MPAC and ADC Call for Investigation of Watchlist Abuse and GWU Program on Extremism

FOR IMMEDIATE RELEASE
October 3, 2025
[email protected]

Washington, D.C. | The Muslim Public Affairs Council (MPAC) and the American-Arab Anti-Discrimination Committee (ADC) welcome Senator Rand Paul’s (R-KY) remarks at the September 30 Senate hearing on TSA’s Quiet Skies and Open Skies programs. Senator Paul called for continued oversight, full transparency, and robust safeguards for constitutional rights, including a commitment to further investigate the Program on Extremism at George Washington University. We welcome this measure of accountability and recognize it is only the beginning.

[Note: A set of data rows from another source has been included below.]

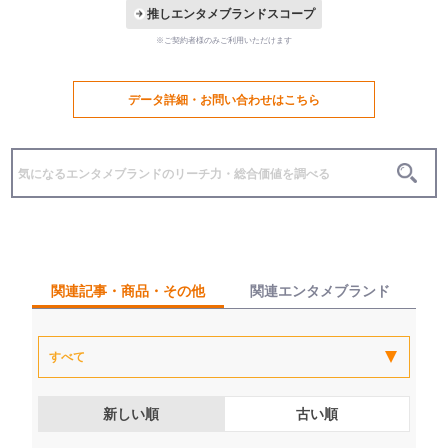
推しエンタメブランドスコープ
※ご契約者様のみご利用いただけます
データ詳細・お問い合わせはこちら
関連記事・商品・その他
関連エンタメブランド
新しい順
古い順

This week’s hearing confirmed what millions suspected: Washington insiders weaponized the watchlist system against law-abiding Americans. TSA and DHS leaned on a taxpayer-funded outfit at George Washington University (the “Program on Extremism”), which is not bound by the same constitutional limits as federal agencies, to justify placing people on secret watchlists for attending rallies or holding the “wrong” political views. If the TSA used that group’s reports as the only “evidence,” it’s a scandal.

We demand a full investigation: freeze the contracts, preserve all records, issue subpoenas, and hold every bureaucrat and outside partner accountable. No more censorship-by-proxy. No more blacklist politics. In light of the program’s problematic record, we call on Lorenzo Vidino, director of the Program on Extremism, to resign.

We further call on Congress to enact safeguards that protect the First Amendment and related constitutional rights, require clear public criteria and transparency around watchlisting, and provide timely notice and avenues for redress so no American is penalized for lawful speech, association, or peaceful assembly.

Unchecked surveillance and secret watchlisting have no place in a constitutional republic. The line between security and suspicion cannot be drawn by hidden criteria or outsourced research. MPAC and ADC will continue to press for full transparency, independent oversight, and strong statutory guardrails; if programs cannot meet constitutional standards, they must be reformed or repealed. 

The First Amendment is not optional.